Write out, word for word and with no pictures, each line below from the one containing "歡迎贊助支持好內容製作" through the one containing "transparence font de", both included, and no other line.
*** Data records Section Begins ***
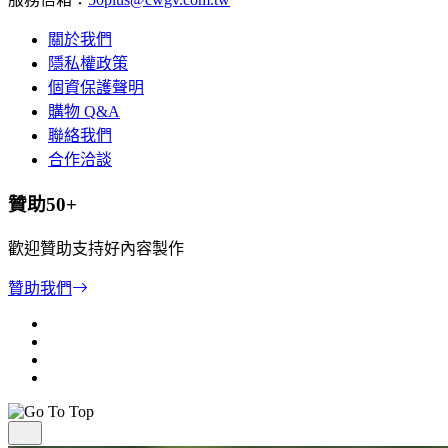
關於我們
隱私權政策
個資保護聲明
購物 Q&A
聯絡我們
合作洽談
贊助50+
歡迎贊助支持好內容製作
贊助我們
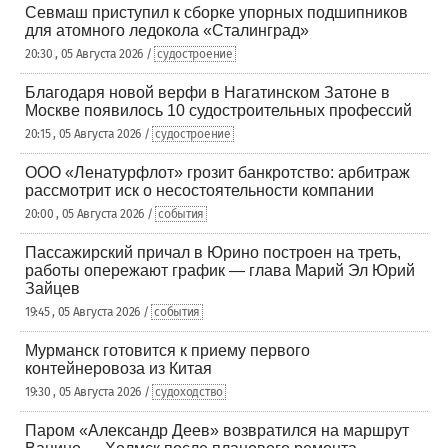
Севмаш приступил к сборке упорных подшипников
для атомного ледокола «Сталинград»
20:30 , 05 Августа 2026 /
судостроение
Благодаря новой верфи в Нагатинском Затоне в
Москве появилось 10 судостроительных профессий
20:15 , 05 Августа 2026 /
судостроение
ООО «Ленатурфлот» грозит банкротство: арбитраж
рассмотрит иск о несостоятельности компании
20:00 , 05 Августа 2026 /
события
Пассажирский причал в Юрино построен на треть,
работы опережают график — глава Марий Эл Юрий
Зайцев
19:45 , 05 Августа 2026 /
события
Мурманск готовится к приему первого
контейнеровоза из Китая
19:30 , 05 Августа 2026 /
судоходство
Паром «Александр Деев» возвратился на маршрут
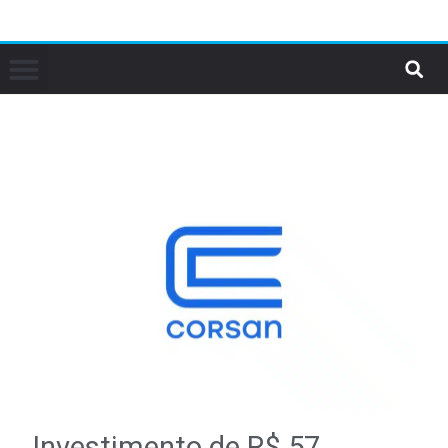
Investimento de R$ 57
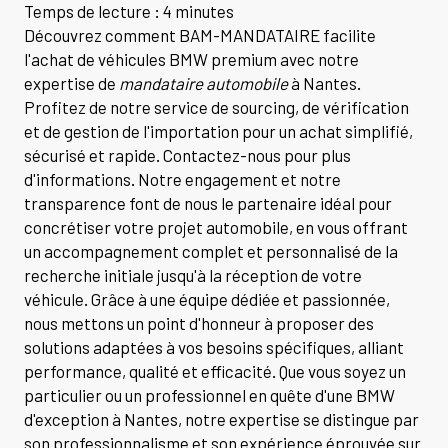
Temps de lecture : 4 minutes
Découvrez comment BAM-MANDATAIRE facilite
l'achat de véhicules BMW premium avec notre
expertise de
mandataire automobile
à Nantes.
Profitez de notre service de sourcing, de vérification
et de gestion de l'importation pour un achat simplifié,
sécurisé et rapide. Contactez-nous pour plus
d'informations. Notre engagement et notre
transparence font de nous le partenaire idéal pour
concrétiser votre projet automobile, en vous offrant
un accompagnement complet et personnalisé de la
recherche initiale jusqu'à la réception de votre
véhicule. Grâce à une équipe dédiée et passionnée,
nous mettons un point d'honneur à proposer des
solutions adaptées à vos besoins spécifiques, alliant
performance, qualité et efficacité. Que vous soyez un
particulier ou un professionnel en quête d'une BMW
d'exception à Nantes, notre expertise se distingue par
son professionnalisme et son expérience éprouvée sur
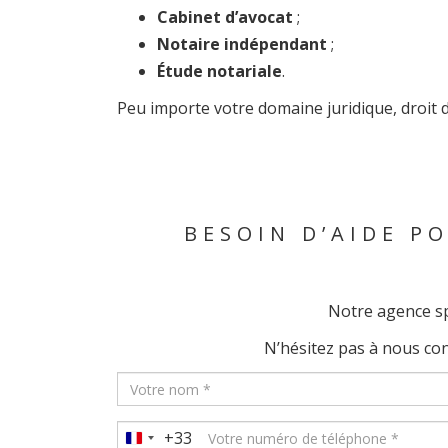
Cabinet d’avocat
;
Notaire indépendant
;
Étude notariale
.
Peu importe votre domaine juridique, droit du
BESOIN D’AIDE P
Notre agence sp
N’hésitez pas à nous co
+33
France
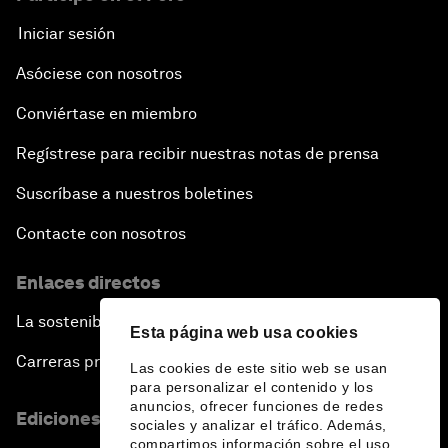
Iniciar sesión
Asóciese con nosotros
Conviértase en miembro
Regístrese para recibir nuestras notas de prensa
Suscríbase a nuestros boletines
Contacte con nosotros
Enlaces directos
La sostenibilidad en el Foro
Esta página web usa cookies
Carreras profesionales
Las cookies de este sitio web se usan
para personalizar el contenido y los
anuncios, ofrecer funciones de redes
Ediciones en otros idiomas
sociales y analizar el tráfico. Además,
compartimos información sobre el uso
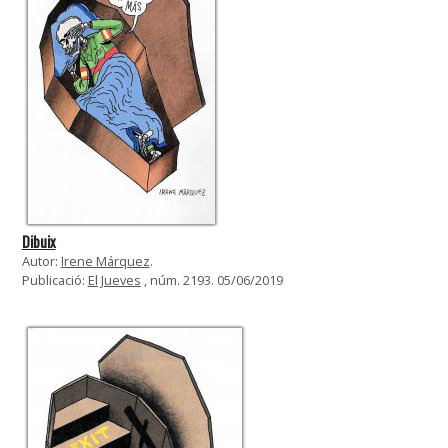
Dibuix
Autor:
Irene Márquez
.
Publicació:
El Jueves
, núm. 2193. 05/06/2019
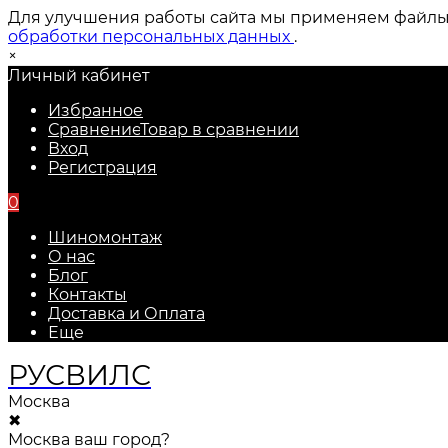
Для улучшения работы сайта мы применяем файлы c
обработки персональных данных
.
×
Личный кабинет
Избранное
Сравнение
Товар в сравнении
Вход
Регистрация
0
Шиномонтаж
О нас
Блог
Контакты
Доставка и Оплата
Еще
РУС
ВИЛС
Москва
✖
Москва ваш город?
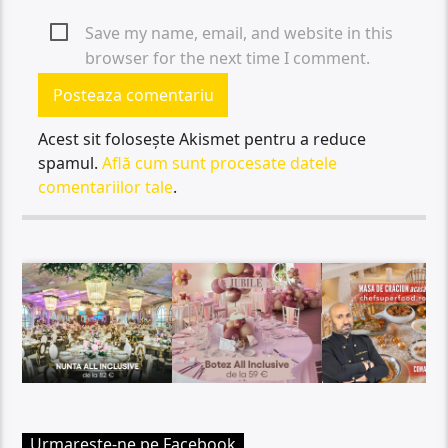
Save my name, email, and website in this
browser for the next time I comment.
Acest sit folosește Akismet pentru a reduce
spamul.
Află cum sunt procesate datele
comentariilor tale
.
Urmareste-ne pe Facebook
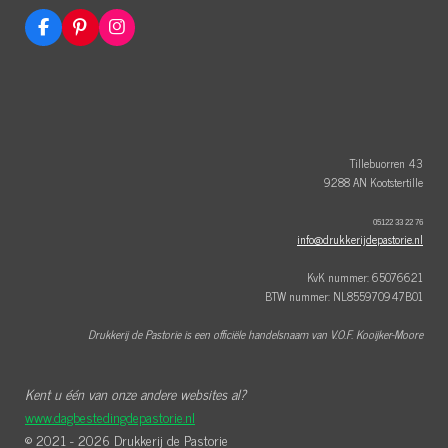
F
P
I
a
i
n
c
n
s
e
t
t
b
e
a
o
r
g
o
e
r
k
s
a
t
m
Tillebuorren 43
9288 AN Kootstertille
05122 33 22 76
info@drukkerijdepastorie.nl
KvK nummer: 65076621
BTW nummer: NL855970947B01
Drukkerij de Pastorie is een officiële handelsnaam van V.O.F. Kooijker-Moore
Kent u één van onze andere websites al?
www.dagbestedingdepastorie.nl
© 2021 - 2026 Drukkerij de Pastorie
*** Data records Section Ends ***
*** Data records Section Begins ***
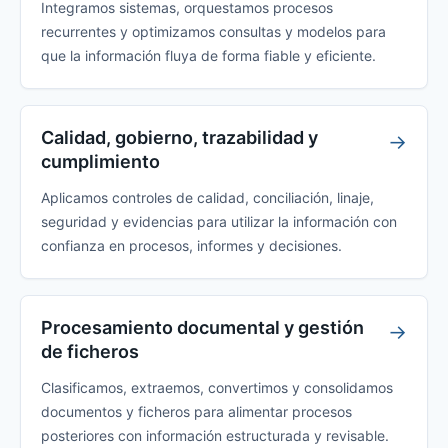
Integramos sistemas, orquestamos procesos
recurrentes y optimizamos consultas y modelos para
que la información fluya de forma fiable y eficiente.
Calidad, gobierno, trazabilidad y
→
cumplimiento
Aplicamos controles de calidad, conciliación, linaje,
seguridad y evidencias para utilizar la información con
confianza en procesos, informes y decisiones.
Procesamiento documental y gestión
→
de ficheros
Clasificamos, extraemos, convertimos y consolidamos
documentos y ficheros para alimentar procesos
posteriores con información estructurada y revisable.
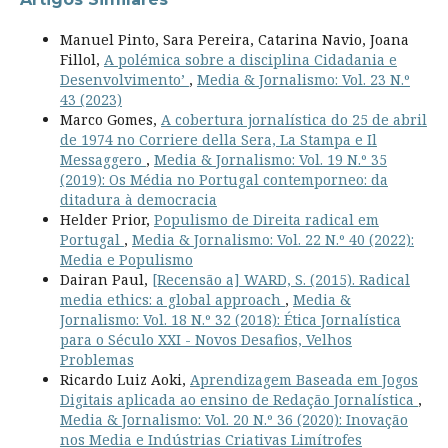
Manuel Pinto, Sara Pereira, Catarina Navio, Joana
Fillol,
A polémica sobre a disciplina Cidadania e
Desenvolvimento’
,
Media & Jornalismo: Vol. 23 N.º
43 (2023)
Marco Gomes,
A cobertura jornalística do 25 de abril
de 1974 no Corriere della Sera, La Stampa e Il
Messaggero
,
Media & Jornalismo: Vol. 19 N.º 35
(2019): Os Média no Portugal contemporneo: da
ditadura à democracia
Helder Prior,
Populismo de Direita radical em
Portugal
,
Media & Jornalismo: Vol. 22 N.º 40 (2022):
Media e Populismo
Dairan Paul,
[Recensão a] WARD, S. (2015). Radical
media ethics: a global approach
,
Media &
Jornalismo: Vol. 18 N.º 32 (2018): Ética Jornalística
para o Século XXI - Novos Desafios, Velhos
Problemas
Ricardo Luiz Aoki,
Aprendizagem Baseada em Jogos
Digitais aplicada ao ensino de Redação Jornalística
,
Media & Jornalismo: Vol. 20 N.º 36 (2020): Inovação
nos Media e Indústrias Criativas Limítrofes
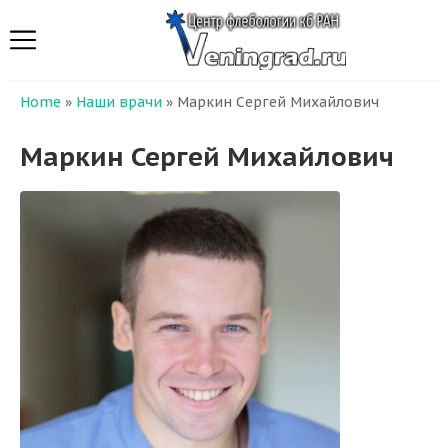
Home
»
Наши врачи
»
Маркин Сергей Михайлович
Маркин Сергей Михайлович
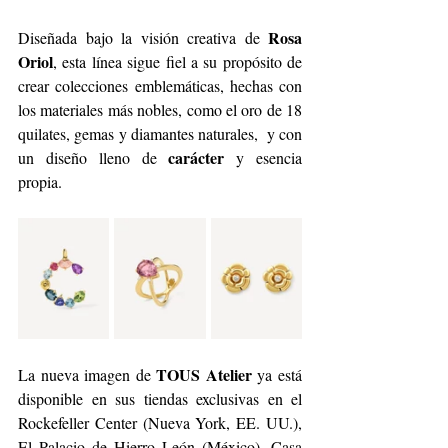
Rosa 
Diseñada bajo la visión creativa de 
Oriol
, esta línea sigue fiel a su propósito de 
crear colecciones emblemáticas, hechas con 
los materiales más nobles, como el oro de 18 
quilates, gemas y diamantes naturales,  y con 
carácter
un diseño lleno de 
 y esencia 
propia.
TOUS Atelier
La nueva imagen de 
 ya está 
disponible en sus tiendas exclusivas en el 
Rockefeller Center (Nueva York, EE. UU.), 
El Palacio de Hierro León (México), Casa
*** Data records Section Ends ***
*** Data records Section Begins ***
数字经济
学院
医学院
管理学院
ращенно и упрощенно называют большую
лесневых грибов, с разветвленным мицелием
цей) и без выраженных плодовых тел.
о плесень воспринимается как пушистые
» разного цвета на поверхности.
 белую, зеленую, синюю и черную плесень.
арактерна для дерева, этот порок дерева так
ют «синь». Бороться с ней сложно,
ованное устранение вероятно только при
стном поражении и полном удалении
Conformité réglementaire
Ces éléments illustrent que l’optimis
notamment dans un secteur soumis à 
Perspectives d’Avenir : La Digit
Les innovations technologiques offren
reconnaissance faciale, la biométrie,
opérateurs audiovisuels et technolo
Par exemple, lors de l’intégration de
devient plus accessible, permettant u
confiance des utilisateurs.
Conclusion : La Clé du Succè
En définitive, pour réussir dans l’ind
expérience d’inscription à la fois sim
*** Data records Section Ends ***
» Answer to the problem:
歡迎贊助支持好內容製作
贊助我們
Севмаш приступил к сборке упорных подшипников
для атомного ледокола «Сталинград»
20:30 , 05 Августа 2026 /
судостроение
Благодаря новой верфи в Нагатинском Затоне в
Москве появилось 10 судостроительных профессий
20:15 , 05 Августа 2026 /
судостроение
ООО «Ленатурфлот» грозит банкротство: арбитраж
рассмотрит иск о несостоятельности компании
20:00 , 05 Августа 2026 /
события
Пассажирский причал в Юрино построен на треть,
работы опережают график — глава Марий Эл Юрий
Зайцев
19:45 , 05 Августа 2026 /
события
Мурманск готовится к приему первого
контейнеровоза из Китая
19:30 , 05 Августа 2026 /
судоходство
Паром «Александр Деев» возвратился на маршрут
Investimento de R$ 57
Temps de lecture : 4 minutes
Découvrez comment BAM-MANDATAIRE facilite
l'achat de véhicules BMW premium avec notre
expertise de
mandataire automobile
à Nantes.
Profitez de notre service de sourcing, de vérification
et de gestion de l'importation pour un achat simplifié,
sécurisé et rapide. Contactez-nous pour plus
d'informations. Notre engagement et notre
transparence font de nous le partenaire idéal pour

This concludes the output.